Yet perhaps his most benign nickname is the most telling. Long before stealing boats and planes made him a marvel of elusiveness, an Internet antihero, Harris-Moore, 19, was suspected of stealing cookies and frozen pizza from the Kostelyk family, a few gravel roads from the squalor that was his home, a trailer on a dead end here, barely an hour from Seattle. The Kostelyks had waterfront property and a freezer full of food. He lived inland and had nothing.
“We called him ‘Island Boy,’ ” recalled Linda Johnson, whose mother was among Harris-Moore’s first suspected victims. “He came back over and over again — frozen pizza, cookies, ice cream.”
By the time he was captured on a stolen motorboat in the Bahamas last week, racing from the police with video-game gall, the 6-foot-5 Harris-Moore had become a sensation. After escaping from a juvenile halfway house here more than two years ago, he eluded the authorities across North America using his wits and his fleet (sometimes bare) feet.
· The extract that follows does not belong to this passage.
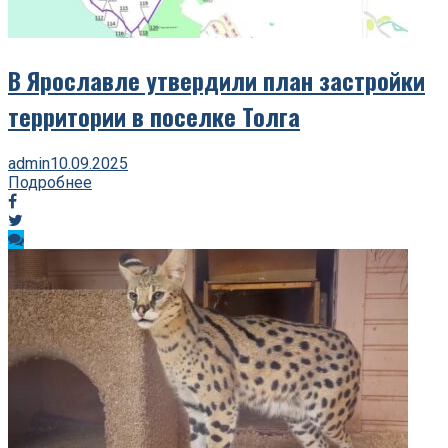
В Ярославле утвердили план застройки
территории в поселке Толга
admin
10.09.2025
Подробнее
The police said he made makeshift homes in empty houses for days or weeks at a time and somehow taught himself to fly, mastering the art of crash-landing and walking away. Even in the age of the search engine, Harris-Moore seemed untraceable and unknowable, part high-tech Huck Finn, part cunning criminal.
An examination of his early life and troubles suggests a picture far less cinematic. According to court and public documents and dozens of interviews, Harris-Moore was nobody’s hero, not even his own. On the contrary, whether he was hiding in the Kostelyks’ tree house, watching for delivery of the high-powered flashlight the police believe he ordered with a stolen credit card, or flying solo to the Bahamas in a stolen Cessna this month, isolated in the tiny cockpit for more than a thousand miles — Colton Harris-Moore, for much of his life, was alone and hungry.
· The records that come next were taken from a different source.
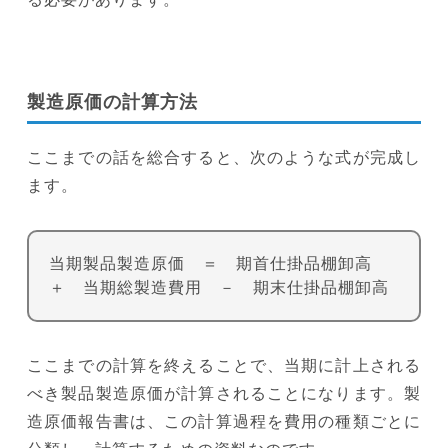
製造原価の計算方法
ここまでの話を総合すると、次のような式が完成し
ます。
当期製品製造原価 ＝ 期首仕掛品棚卸高
＋ 当期総製造費用 － 期末仕掛品棚卸高
ここまでの計算を終えることで、当期に計上される
べき製品製造原価が計算されることになります。製
造原価報告書は、この計算過程を費用の種類ごとに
That was true even as he was being celebrated by thousands of fans on Facebook. “He says he’s not into any of that,” said Monique Gomez, a lawyer who briefly represented Harris-Moore in the Bahamas. “He just wants to get this behind him.”
Volatile childhood
Harris-Moore had a volatile childhood and was often in conflict with his mother, Pam Kohler. His father appears to have been absent. A social worker’s report from the time he was first arrested, at 12, drew a succinct conclusion, at least from the boy’s point of view. “Colton wants mom to stop drinking and smoking, get a job and have food in the house,” the report said. “Mom refuses.”
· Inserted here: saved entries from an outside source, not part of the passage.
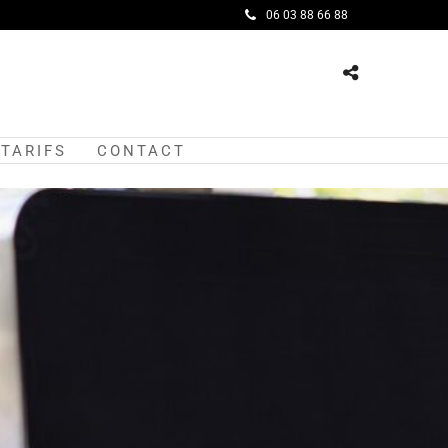
06 03 88 66 88
TARIFS
CONTACT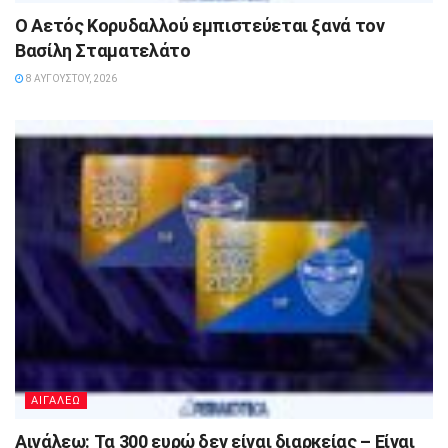
Ο Αετός Κορυδαλλού εμπιστεύεται ξανά τον
Βασίλη Σταματελάτο
8 ΑΥΓΟΎΣΤΟΥ, 2026
ΑΙΓΑΛΕΩ
Αιγάλεω: Τα 300 ευρώ δεν είναι διαρκείας – Είναι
When Harris-Moore was 4, someone reported Kohler after seeing “a woman grab a small child by the hair and beat his head severely,” according to a psychiatric summary 12 years later. By the time he was 10, an investigation involving “negligent treatment or maltreatment” had been initiated.
He dropped out of school after ninth grade.
The crimes for which Harris-Moore has been convicted or is suspected of show an increasing focus on technology and transportation, involving the theft of laptops and mountain bikes, GPS devices and power boats. But it is hard to find anything in his past that suggests he would soon be capable of commandeering airplanes and flying them out of the country without any cockpit training. He is suspected of taking at least five planes — including once during the Vancouver Olympics — and crash landing all of them. He walked away each time.
Harris-Moore arrived in Washington on Wednesday and was due in court.